Finalement, nous ne séparons pas le moins du monde le Pape du consentement de l'Eglise tant que ce consentement n’est pas posé comme une condition soit antécédente, soit conséquente.(24)

Cette longue citation de Mgr Gasser le montre essayant d’expliquer en quel sens restreint l’infaillibilité papale, telle que Vatican I l’a définie, était « séparée » de l'Eglise et les nombreux sens où elle n’est pas à comprendre comme séparée. Il essayait de convaincre les évêques catholiques qui avaient manifesté une inquiétude au sujet de cette autorité spéciale du primat en matière d’enseignement.

Les remarques de Gasser semblent particulièrement utiles pour une interprétation correcte de l’intention du paragraphe 47 de la déclaration sur Le don de l’autorité. Ce paragraphe paraît répondre fondamentalement à la même préoccupation. L’autorité magistérielle du primat universel pour déclarer la foi authentique de toute l'Église est « une forme particulière d’exercice [c’est moi qui souligne] de la vocation et de la responsabilité du corps des évêques d’enseigner et d’affirmer la foi », et, à ce titre, elle est unique, mais elle ne s’en exerce pas moins « du sein du collège ... et non pas en dehors de ce collège», elle ne fait qu’exprimer la foi de toute l'Eglise et des Eglises particulières. Elle est fidèle à l'Ecriture et à la Tradition, « à la foi proclamée depuis les origines ».

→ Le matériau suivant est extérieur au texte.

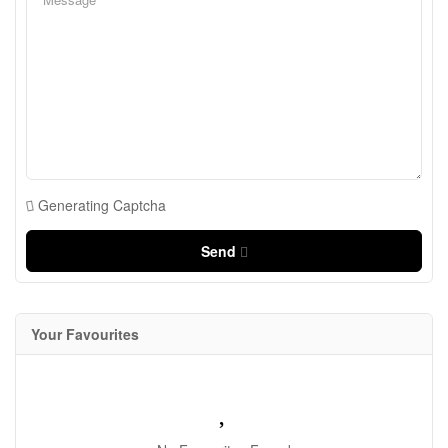
Generating Captcha
Send
Your Favourites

ARCIC I a exprimé diverses inquiétudes, de la part des anglicans, au sujet de l’infaillibilité papale, spécialement du fait des définitions des dogmes marials en 1854 et 1950, ce qui, d’après la réponse catholique officielle, « illustre le besoin de beaucoup d’autres études sur le ministère pétrinien dans l'Eglise ».(25) Ces inquiétudes anglicanes ne sont plus évoquées dans la déclaration d’ ARCIC II sur Le don de l’autorité. On a à la place un effort pour souligner l’unité entre le pape, lorsqu’il exerce son autorité magistérielle unique de définition doctrinale solennelle, et l'Eglise entière. Cet effort a de remarquables points communs avec le discours de Mgr Gasser, qui apaisa avec succès de semblables inquiétudes chez des évêques catholiques romains à Vatican I.

Les affirmations d’ARCIC II sur la relation entre pareils enseignements spéciaux du primat et la foi de l'Eglise entière peuvent-elles être interprétées comme faisant de l’approbation de toute l'Eglise la condition juridique garantissant les enseignements en question, comme si, en l’absence d’une unanimité universelle antécédente ou d’une réception conséquente, on ne pourrait parler de définition infaillible ? Une telle interprétation d’ARCIC II, à mon avis, serait un contresens. La simple preuve en est la compréhension de l’enseignement et de la réception que donne le document au paragraphe 43. Il y est dit que les définitions tirent leur autorité non de la réception mais de la vérité divine, de l’autorité du Christ Tête, agissant par « la mission spécifique de celui ou de ceux qui les proclament ». Mgr Gasser s’en prenait à l’opinion gallicane selon laquelle les actions du primat sont conditionnées absolument par leur réception positive. Il cherchait à l’emporter sur les évêques qui voulaient l’assurance qu’on accorderait une considération suffisante à l’opinion de l’Eglise entière, spécialement sous sa formé manifestée par l’avis des évêques, chaque fois que le pape proposerait un enseignement définitif. Il écrivait :

C’est dans cette nécessité stricte et absolue que consiste toute la différence entre nous. La différence ne porte pas sur l’opportunité ou sur une nécessité relative qu’il faut laisser complètement au jugement du Pontife romain lorsqu’il définit en fonction des circonstances.(26)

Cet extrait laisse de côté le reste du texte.